Chinese New Year Celebration
The Spring Festival, which begins on February 10 this year, marks the start of the Chinese Lunar New Year. It serves as an important occasion for family reunions, just like Christmas in the West. According to tradition, Chinese New Year celebration formally starts on Lunar New Year's Eve and ends with the Lantern Festival that falls on the 15th day of the first lunar month.
A family reunion dinner on New Year's Eve is a most important event of celebration. On this day, all family members gather in reunion at a round table filled with traditonal dishes. A dish consisting of fish will appear on the tables of all Chinese families, which symbolizes surplus or success. After dinner, people make dumplings to eat around midnight in northern China. In the south, it is customary to make a glutinous new year cake. At midnight, people set off firecrackers to scare off evil spirits and welcome the new year.
The first day of Chinese New Year is a time to honor senior members of the family. After getting up in the morning, people typically wear new clothes from head to toe and pay visits to their parents or grandparents. Those who are married give red envelopes containing cash to youngsters as a form of blessing.
On the second day, married woman, along with her husband, pay respect to her birth parent and relatives.
The fifth day is regarded as the birthday of the God of Wealth. People stay home to welcome the God of Wealth into their homes.

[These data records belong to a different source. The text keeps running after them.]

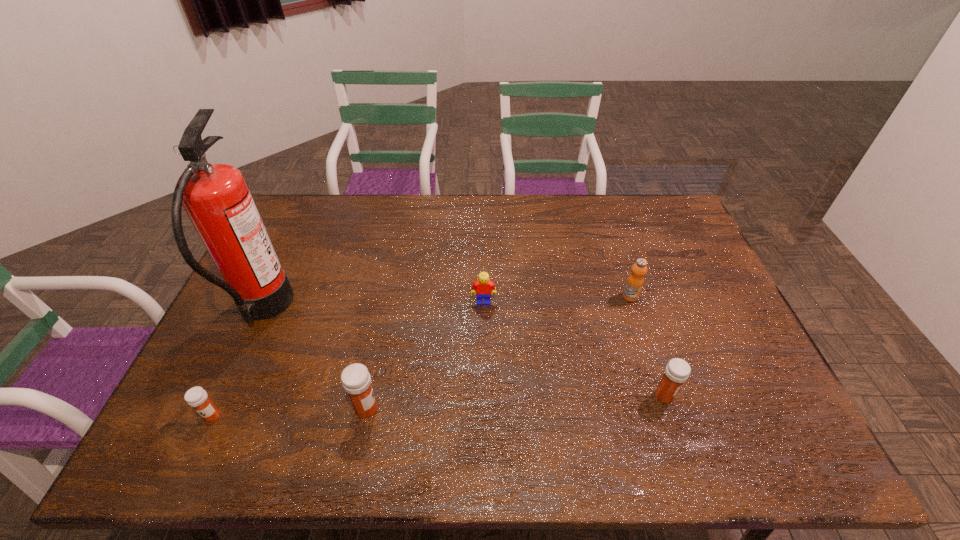 Where is `free region that satisfies the following two spatial constraints: 1. on the front label of the orange juice; 2. on the front-facing side of the tallest object`? This screenshot has width=960, height=540. free region that satisfies the following two spatial constraints: 1. on the front label of the orange juice; 2. on the front-facing side of the tallest object is located at coordinates (635, 310).

Find the location of a particular element. Image resolution: width=960 pixels, height=540 pixels. free point that satisfies the following two spatial constraints: 1. on the front label of the orange juice; 2. on the label side of the second medicine from left to right is located at coordinates (667, 409).

Where is `vacant area that satisfies the following two spatial constraints: 1. on the front-facing side of the Lego; 2. on the label side of the tallest medicine`? vacant area that satisfies the following two spatial constraints: 1. on the front-facing side of the Lego; 2. on the label side of the tallest medicine is located at coordinates pyautogui.click(x=485, y=409). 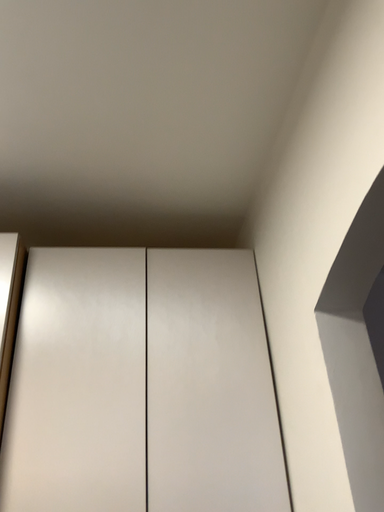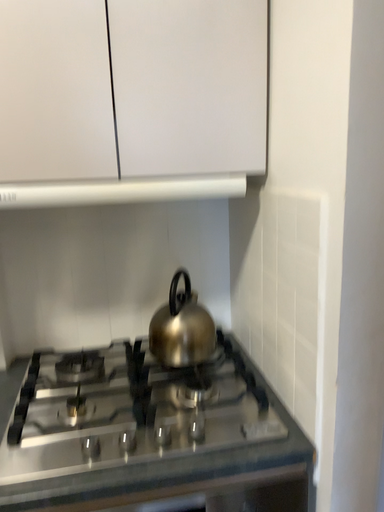 Question: Which way did the camera rotate in the video?

Choices:
 (A) rotated upward
 (B) rotated downward

Answer: (B) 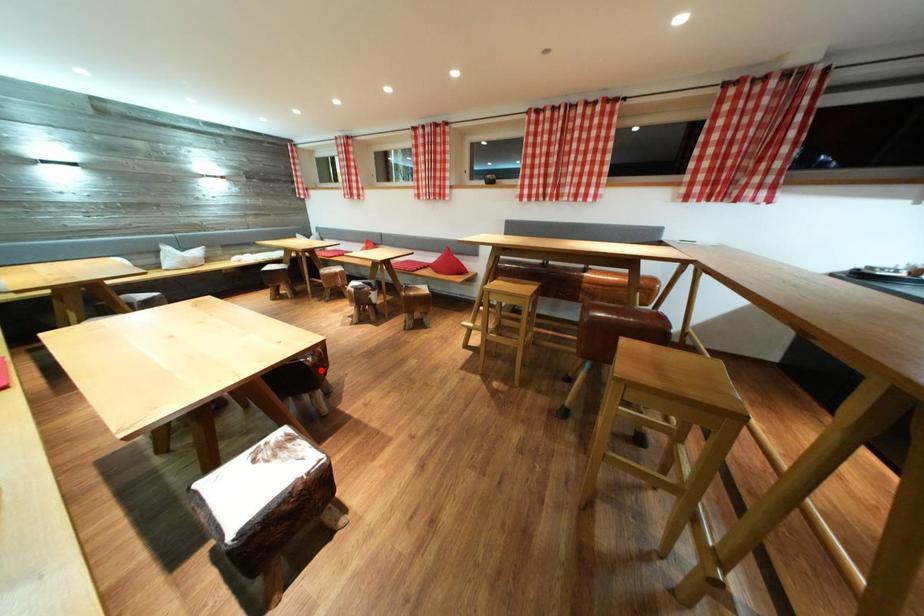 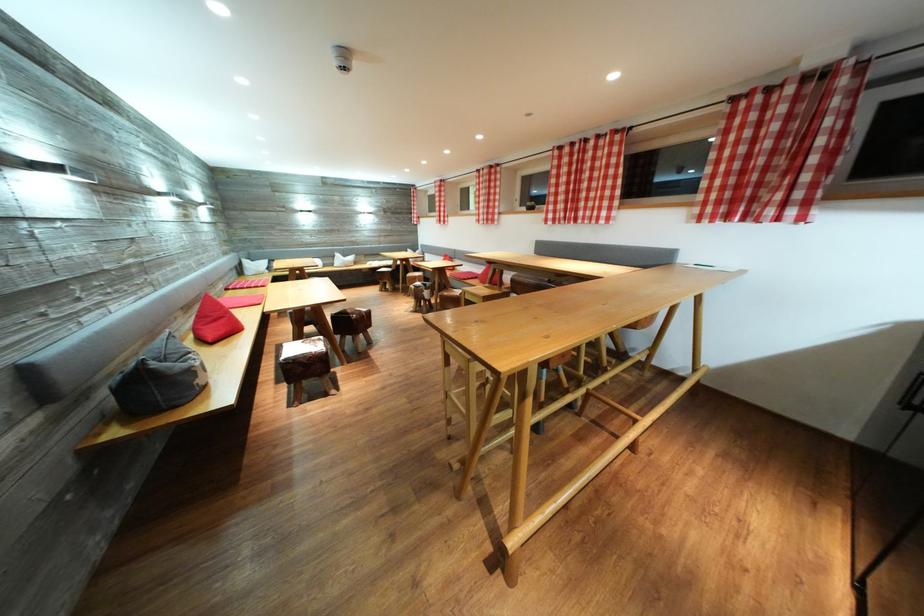 Where in the second image is the point corresponding to the highlighted location from the first image?

(362, 325) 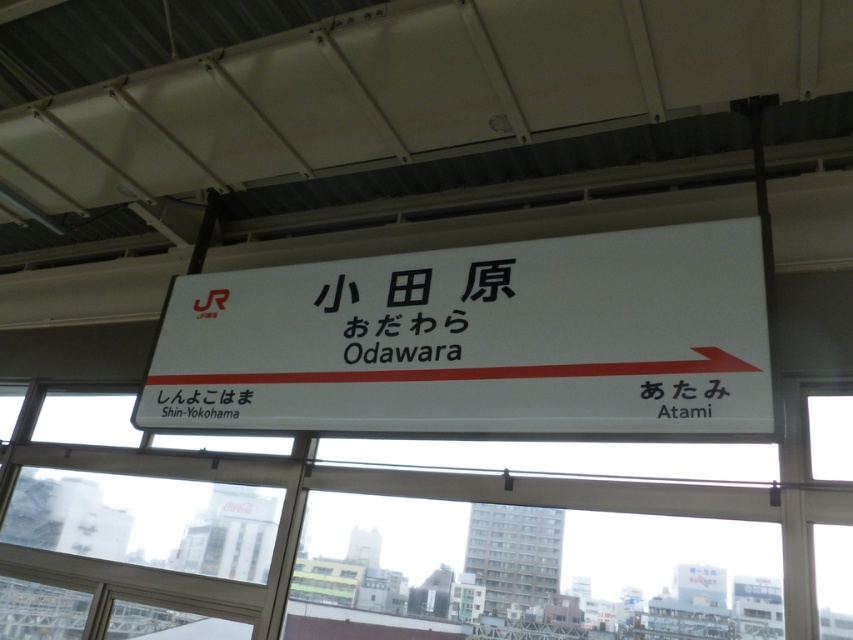 Measure the distance between point [503,298] and camera.

They are 8.30 feet apart.

You are a GUI agent. You are given a task and a screenshot of the screen. Output one action in this format:
    pyautogui.click(x=<x>, y=<y>)
    Task: Click on the white plastic sign at center
    The image size is (853, 640).
    Given the screenshot: What is the action you would take?
    pyautogui.click(x=477, y=340) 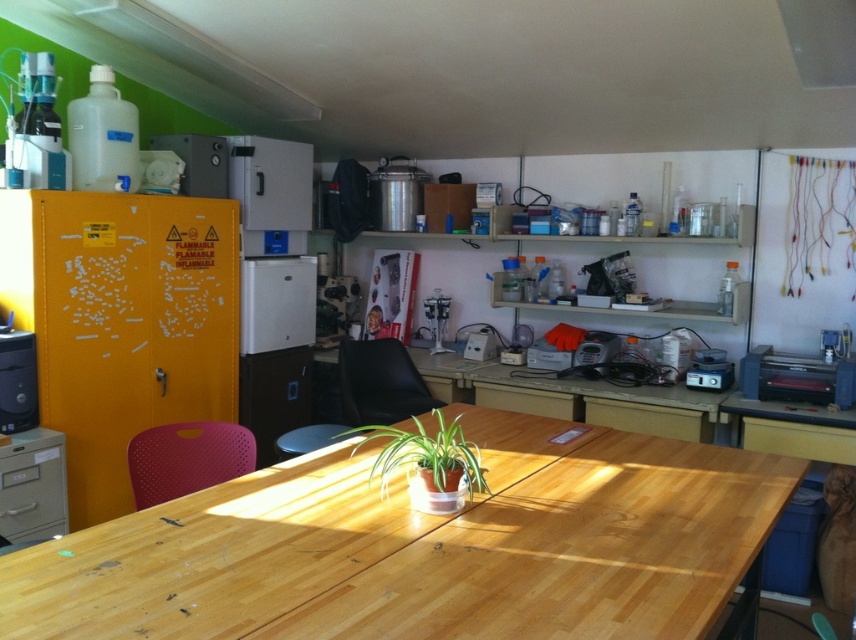 You are a researcher in the lab and need to place a new item between the green matte plant at center and the matte black computer tower at left. Based on their positions, where should you position the new item?

The green matte plant at center is located below the matte black computer tower at left, so you should position the new item between them by placing it in the space between the lower green matte plant at center and the higher matte black computer tower at left.

You are a researcher standing at the entrance of the lab. You need to move to the black leather chair at center to review some data. Based on the coordinates provided, can you estimate how far you are from the chair?

The black leather chair at center is located at coordinates point [379,381], so the researcher can estimate their distance by calculating the Euclidean distance from their current position to these coordinates. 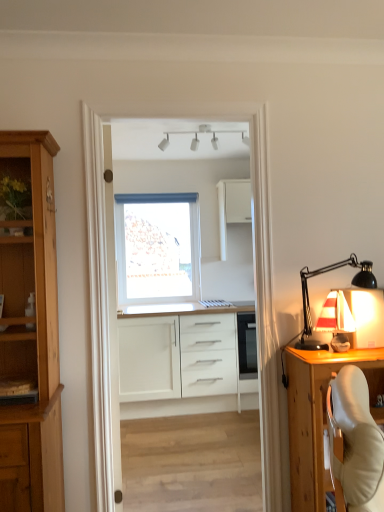 This screenshot has height=512, width=384. What do you see at coordinates (113, 343) in the screenshot?
I see `white glossy door at center` at bounding box center [113, 343].

The image size is (384, 512). I want to click on white matte cabinet at upper center, acting as the first cabinetry starting from the top, so click(x=232, y=207).

The width and height of the screenshot is (384, 512). Find the location of `white matte cabinet at center, which is the 1th cabinetry from bottom to top`. white matte cabinet at center, which is the 1th cabinetry from bottom to top is located at coordinates (180, 362).

In order to face white matte window at center, should I rotate leftwards or rightwards?

To align with it, rotate left about 3.655°.

Measure the distance between point (144, 244) and camera.

Point (144, 244) is 17.85 feet away from camera.

Describe the element at coordinates (326, 272) in the screenshot. The width and height of the screenshot is (384, 512). I see `white fabric lampshade at right, the 1th lamp from the front` at that location.

The height and width of the screenshot is (512, 384). I want to click on white glossy door at center, so click(113, 343).

Is white matte window at center not close to white fabric lampshade at right, arranged as the 2th lamp when viewed from the back?

Yes, white matte window at center is far from white fabric lampshade at right, arranged as the 2th lamp when viewed from the back.

Can you confirm if white matte window at center is positioned to the left of white fabric lampshade at right, positioned as the first lamp in bottom-to-top order?

A: Yes, white matte window at center is to the left of white fabric lampshade at right, positioned as the first lamp in bottom-to-top order.

Looking at this image, can you confirm if white matte window at center is bigger than white fabric lampshade at right, positioned as the first lamp in bottom-to-top order?

Indeed, white matte window at center has a larger size compared to white fabric lampshade at right, positioned as the first lamp in bottom-to-top order.

Considering the relative sizes of white glossy cabinet at center and matte white sailboat at right in the image provided, is white glossy cabinet at center smaller than matte white sailboat at right?

No, white glossy cabinet at center is not smaller than matte white sailboat at right.

From a real-world perspective, which object stands above the other?

From a 3D spatial view, white glossy cabinet at center is above.

Is white glossy cabinet at center next to matte white sailboat at right and touching it?

No, white glossy cabinet at center is not next to matte white sailboat at right.

Considering the sizes of white matte cabinet at center, which is the 2th cabinetry from back to front, and wooden cabinet at right, acting as the second cabinetry starting from the top, in the image, is white matte cabinet at center, which is the 2th cabinetry from back to front, taller or shorter than wooden cabinet at right, acting as the second cabinetry starting from the top,?

In the image, white matte cabinet at center, which is the 2th cabinetry from back to front, appears to be taller than wooden cabinet at right, acting as the second cabinetry starting from the top.

Can wooden cabinet at right, acting as the 2th cabinetry starting from the bottom, be found inside white matte cabinet at center, which is the 1th cabinetry from bottom to top?

No, wooden cabinet at right, acting as the 2th cabinetry starting from the bottom, is not surrounded by white matte cabinet at center, which is the 1th cabinetry from bottom to top.

Does point (187, 373) lie behind point (303, 503)?

Yes.

Is white matte cabinet at center, which is the 1th cabinetry from bottom to top, in front of or behind wooden cabinet at right, arranged as the 1th cabinetry when viewed from the front, in the image?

In some pleaces, business people re-open their businesses and let off firecrackers in the attempt to get the attention of the God of Wealth, for a good fortune of the new year.
The fifteenth day of the new year is celebrated as Yuanxiao Festival or the Lantern Festival, when people eat yuanxiao, sweet glutinous rice balls brewed in a soup, and families walk the streets carrying lighted lanterns. The day brings the 15-day Chinese new year celebration to an end.